Document structure recognition data:

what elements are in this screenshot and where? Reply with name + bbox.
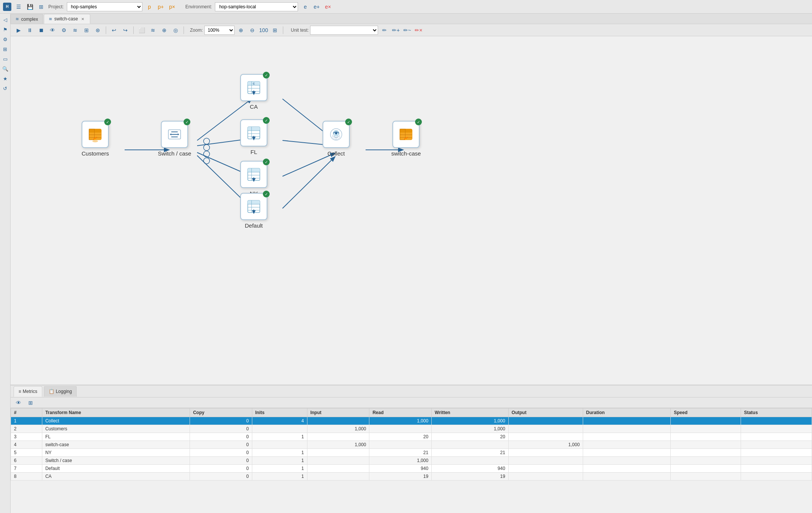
zoom-select[interactable]: 100% — [204, 26, 235, 35]
table-cell: Switch / case — [42, 457, 190, 465]
node-switch-case[interactable]: ✓ Switch / case — [158, 121, 191, 157]
node-customers[interactable]: ✓ Customers — [82, 121, 109, 157]
sidebar-icon-star[interactable]: ★ — [1, 74, 10, 83]
svg-point-10 — [204, 138, 210, 144]
tab-complex[interactable]: ≋ complex — [11, 14, 43, 24]
col-inits: Inits — [252, 408, 307, 417]
node-default-icon — [246, 199, 261, 214]
tab-switch-case[interactable]: ≋ switch-case ✕ — [44, 14, 91, 24]
env-select[interactable]: hop-samples-local — [215, 2, 298, 11]
sidebar-icon-arrow[interactable]: ◁ — [1, 15, 10, 24]
col-status: Status — [741, 408, 812, 417]
table-cell: 0 — [190, 417, 252, 425]
node-collect-check: ✓ — [345, 119, 352, 125]
toolbar-pause[interactable]: ⏸ — [25, 25, 35, 35]
tab-metrics[interactable]: ≡ Metrics — [14, 386, 42, 397]
node-fl-icon — [246, 125, 261, 140]
toolbar-redo[interactable]: ↪ — [120, 25, 130, 35]
node-default[interactable]: ✓ Default — [240, 193, 267, 229]
sidebar-icon-layers[interactable]: ⚑ — [1, 25, 10, 34]
table-cell: 4 — [252, 417, 307, 425]
metrics-eye-btn[interactable]: 👁 — [14, 398, 23, 408]
table-cell: 1,000 — [369, 457, 432, 465]
env-icon-3[interactable]: e× — [324, 3, 332, 11]
table-cell: switch-case — [42, 441, 190, 449]
zoom-label: Zoom: — [190, 28, 203, 33]
project-icon-3[interactable]: p× — [168, 3, 176, 11]
table-cell — [741, 473, 812, 481]
node-ny[interactable]: ✓ NY — [240, 161, 267, 197]
node-collect-label: Collect — [327, 150, 345, 157]
toolbar-layers[interactable]: ≋ — [148, 25, 158, 35]
titlebar-icon-2[interactable]: 💾 — [26, 3, 34, 11]
titlebar-icon-1[interactable]: ☰ — [14, 3, 23, 11]
toolbar-debug[interactable]: ⚙ — [59, 25, 69, 35]
toolbar-pin[interactable]: ⊛ — [93, 25, 103, 35]
toolbar-test-edit[interactable]: ✏ — [380, 25, 389, 35]
toolbar-select-all[interactable]: ⬜ — [137, 25, 147, 35]
toolbar-preview[interactable]: 👁 — [48, 25, 57, 35]
table-cell — [252, 425, 307, 433]
node-fl[interactable]: ✓ FL — [240, 119, 267, 155]
node-switch-case-out-icon — [398, 127, 414, 142]
table-cell — [369, 425, 432, 433]
project-icon-2[interactable]: p+ — [157, 3, 165, 11]
metrics-tree-btn[interactable]: ⊞ — [26, 398, 36, 408]
svg-point-51 — [335, 132, 337, 134]
toolbar-test-add[interactable]: ✏+ — [391, 25, 401, 35]
table-row[interactable]: 5NY012121 — [11, 449, 812, 457]
toolbar-run[interactable]: ▶ — [14, 25, 23, 35]
col-read: Read — [369, 408, 432, 417]
env-icon-2[interactable]: e+ — [312, 3, 321, 11]
tab-switch-case-label: switch-case — [54, 16, 78, 22]
env-icon-1[interactable]: e — [301, 3, 309, 11]
table-row[interactable]: 3FL012020 — [11, 433, 812, 441]
toolbar-zoom-out[interactable]: ⊖ — [247, 25, 257, 35]
project-select[interactable]: hop-samples — [67, 2, 142, 11]
toolbar-test-validate[interactable]: ✏~ — [402, 25, 412, 35]
sidebar-icon-grid[interactable]: ⊞ — [1, 45, 10, 54]
sidebar-icon-rect[interactable]: ▭ — [1, 54, 10, 63]
table-cell: 940 — [369, 465, 432, 473]
table-cell — [307, 457, 369, 465]
toolbar-zoom-in[interactable]: ⊕ — [236, 25, 246, 35]
node-collect[interactable]: ✓ Collect — [323, 121, 350, 157]
table-row[interactable]: 4switch-case01,0001,000 — [11, 441, 812, 449]
col-speed: Speed — [671, 408, 741, 417]
table-container[interactable]: # Transform Name Copy Inits Input Read W… — [11, 408, 812, 513]
sidebar-icon-loop[interactable]: ↺ — [1, 84, 10, 93]
tab-logging[interactable]: 📋 Logging — [44, 386, 77, 397]
table-row[interactable]: 6Switch / case011,000 — [11, 457, 812, 465]
table-cell: FL — [42, 433, 190, 441]
sidebar-icon-search[interactable]: 🔍 — [1, 64, 10, 73]
col-transform-name: Transform Name — [42, 408, 190, 417]
table-cell — [369, 441, 432, 449]
table-cell — [583, 473, 670, 481]
tab-switch-case-close[interactable]: ✕ — [80, 16, 85, 22]
node-ca[interactable]: ✓ C CA — [240, 74, 267, 110]
table-row[interactable]: 8CA011919 — [11, 473, 812, 481]
node-switch-case-out[interactable]: ✓ switch-case — [391, 121, 421, 157]
toolbar-stop[interactable]: ⏹ — [36, 25, 46, 35]
table-cell: 1,000 — [508, 441, 583, 449]
sidebar-icon-settings[interactable]: ⚙ — [1, 35, 10, 44]
node-default-check: ✓ — [263, 191, 270, 197]
table-row[interactable]: 1Collect041,0001,000 — [11, 417, 812, 425]
toolbar-zoom-fit[interactable]: ⊞ — [270, 25, 280, 35]
toolbar-hop[interactable]: ⊞ — [82, 25, 91, 35]
tabs-bar: ≋ complex ≋ switch-case ✕ — [11, 14, 812, 24]
table-cell — [671, 425, 741, 433]
toolbar-map[interactable]: ◎ — [171, 25, 181, 35]
project-icon-1[interactable]: p — [145, 3, 154, 11]
table-cell — [741, 417, 812, 425]
toolbar-workflow[interactable]: ≋ — [70, 25, 80, 35]
toolbar-test-delete[interactable]: ✏× — [414, 25, 423, 35]
table-row[interactable]: 2Customers01,0001,000 — [11, 425, 812, 433]
toolbar-zoom-100[interactable]: 100 — [259, 25, 269, 35]
toolbar-undo[interactable]: ↩ — [109, 25, 119, 35]
table-row[interactable]: 7Default01940940 — [11, 465, 812, 473]
unit-test-select[interactable] — [310, 26, 378, 35]
svg-rect-15 — [89, 129, 101, 133]
toolbar-snap[interactable]: ⊕ — [159, 25, 169, 35]
titlebar-icon-3[interactable]: ⊞ — [37, 3, 45, 11]
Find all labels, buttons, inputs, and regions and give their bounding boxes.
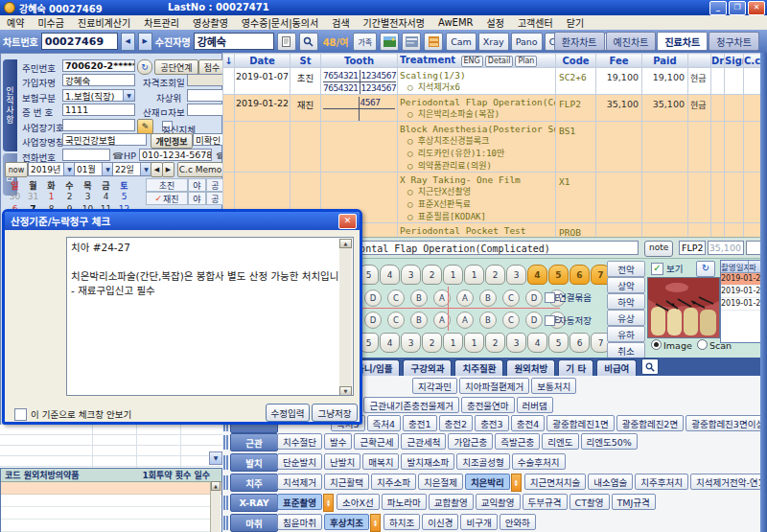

● **WHAT THIS TASK INVOLVES**: Apart from the images, please copy every line of the data exactly as written.

● **RESPONSE TO THIS TASK**:
what elements are in this screenshot and where? Reply with name + bbox.
zoom-select[interactable]: 100% — [204, 26, 235, 35]
table-cell: Switch / case — [42, 457, 190, 465]
node-switch-case[interactable]: ✓ Switch / case — [158, 121, 191, 157]
node-customers[interactable]: ✓ Customers — [82, 121, 109, 157]
sidebar-icon-star[interactable]: ★ — [1, 74, 10, 83]
svg-point-10 — [204, 138, 210, 144]
tab-complex[interactable]: ≋ complex — [11, 14, 43, 24]
col-inits: Inits — [252, 408, 307, 417]
node-default-icon — [246, 199, 261, 214]
tab-switch-case[interactable]: ≋ switch-case ✕ — [44, 14, 91, 24]
env-select[interactable]: hop-samples-local — [215, 2, 298, 11]
sidebar-icon-arrow[interactable]: ◁ — [1, 15, 10, 24]
col-status: Status — [741, 408, 812, 417]
table-cell: 0 — [190, 417, 252, 425]
node-collect-check: ✓ — [345, 119, 352, 125]
toolbar-pause[interactable]: ⏸ — [25, 25, 35, 35]
tab-metrics[interactable]: ≡ Metrics — [14, 386, 42, 397]
node-fl-icon — [246, 125, 261, 140]
toolbar-redo[interactable]: ↪ — [120, 25, 130, 35]
node-default[interactable]: ✓ Default — [240, 193, 267, 229]
sidebar-icon-layers[interactable]: ⚑ — [1, 25, 10, 34]
table-cell: 4 — [252, 417, 307, 425]
metrics-eye-btn[interactable]: 👁 — [14, 398, 23, 408]
table-cell: 1,000 — [369, 457, 432, 465]
env-icon-3[interactable]: e× — [324, 3, 332, 11]
table-cell: switch-case — [42, 441, 190, 449]
zoom-label: Zoom: — [190, 28, 203, 33]
project-icon-3[interactable]: p× — [168, 3, 176, 11]
table-cell — [741, 473, 812, 481]
node-ny[interactable]: ✓ NY — [240, 161, 267, 197]
node-collect-label: Collect — [327, 150, 345, 157]
toolbar-layers[interactable]: ≋ — [148, 25, 158, 35]
titlebar-icon-2[interactable]: 💾 — [26, 3, 34, 11]
titlebar-icon-1[interactable]: ☰ — [14, 3, 23, 11]
toolbar-debug[interactable]: ⚙ — [59, 25, 69, 35]
toolbar-pin[interactable]: ⊛ — [93, 25, 103, 35]
toolbar-test-edit[interactable]: ✏ — [380, 25, 389, 35]
toolbar-select-all[interactable]: ⬜ — [137, 25, 147, 35]
toolbar-preview[interactable]: 👁 — [48, 25, 57, 35]
table-cell — [252, 425, 307, 433]
node-fl[interactable]: ✓ FL — [240, 119, 267, 155]
node-switch-case-out-icon — [398, 127, 414, 142]
table-cell — [369, 425, 432, 433]
project-icon-2[interactable]: p+ — [157, 3, 165, 11]
metrics-tree-btn[interactable]: ⊞ — [26, 398, 36, 408]
svg-point-51 — [335, 132, 337, 134]
toolbar-test-add[interactable]: ✏+ — [391, 25, 401, 35]
table-row[interactable]: 5NY012121 — [11, 449, 812, 457]
toolbar-run[interactable]: ▶ — [14, 25, 23, 35]
col-read: Read — [369, 408, 432, 417]
env-icon-2[interactable]: e+ — [312, 3, 321, 11]
tab-switch-case-label: switch-case — [54, 16, 78, 22]
env-icon-1[interactable]: e — [301, 3, 309, 11]
table-row[interactable]: 3FL012020 — [11, 433, 812, 441]
toolbar-zoom-out[interactable]: ⊖ — [247, 25, 257, 35]
project-select[interactable]: hop-samples — [67, 2, 142, 11]
toolbar-test-validate[interactable]: ✏~ — [402, 25, 412, 35]
sidebar-icon-grid[interactable]: ⊞ — [1, 45, 10, 54]
sidebar-icon-rect[interactable]: ▭ — [1, 54, 10, 63]
table-cell: 940 — [369, 465, 432, 473]
table-cell — [307, 457, 369, 465]
toolbar-zoom-in[interactable]: ⊕ — [236, 25, 246, 35]
node-collect[interactable]: ✓ Collect — [323, 121, 350, 157]
table-row[interactable]: 4switch-case01,0001,000 — [11, 441, 812, 449]
col-speed: Speed — [671, 408, 741, 417]
table-container[interactable]: # Transform Name Copy Inits Input Read W… — [11, 408, 812, 513]
sidebar-icon-loop[interactable]: ↺ — [1, 84, 10, 93]
tab-logging[interactable]: 📋 Logging — [44, 386, 77, 397]
table-row[interactable]: 6Switch / case011,000 — [11, 457, 812, 465]
table-cell: FL — [42, 433, 190, 441]
sidebar-icon-search[interactable]: 🔍 — [1, 64, 10, 73]
col-transform-name: Transform Name — [42, 408, 190, 417]
table-cell — [369, 441, 432, 449]
table-cell — [583, 473, 670, 481]
tab-switch-case-close[interactable]: ✕ — [80, 16, 85, 22]
node-ca[interactable]: ✓ C CA — [240, 74, 267, 110]
table-row[interactable]: 8CA011919 — [11, 473, 812, 481]
node-switch-case-out[interactable]: ✓ switch-case — [391, 121, 421, 157]
toolbar-stop[interactable]: ⏹ — [36, 25, 46, 35]
table-cell: 1,000 — [508, 441, 583, 449]
sidebar-icon-settings[interactable]: ⚙ — [1, 35, 10, 44]
node-default-check: ✓ — [263, 191, 270, 197]
table-row[interactable]: 1Collect041,0001,000 — [11, 417, 812, 425]
toolbar-zoom-fit[interactable]: ⊞ — [270, 25, 280, 35]
toolbar-hop[interactable]: ⊞ — [82, 25, 91, 35]
tabs-bar: ≋ complex ≋ switch-case ✕ — [11, 14, 812, 24]
table-cell — [671, 425, 741, 433]
toolbar-map[interactable]: ◎ — [171, 25, 181, 35]
project-icon-1[interactable]: p — [145, 3, 154, 11]
table-cell — [741, 417, 812, 425]
toolbar-workflow[interactable]: ≋ — [70, 25, 80, 35]
toolbar-test-delete[interactable]: ✏× — [414, 25, 423, 35]
table-row[interactable]: 2Customers01,0001,000 — [11, 425, 812, 433]
toolbar-zoom-100[interactable]: 100 — [259, 25, 269, 35]
toolbar-undo[interactable]: ↩ — [109, 25, 119, 35]
table-row[interactable]: 7Default01940940 — [11, 465, 812, 473]
unit-test-select[interactable] — [310, 26, 378, 35]
svg-rect-15 — [89, 129, 101, 133]
toolbar-snap[interactable]: ⊕ — [159, 25, 169, 35]
titlebar-icon-3[interactable]: ⊞ — [37, 3, 45, 11]
Find all labels, buttons, inputs, and regions and give their bounding boxes.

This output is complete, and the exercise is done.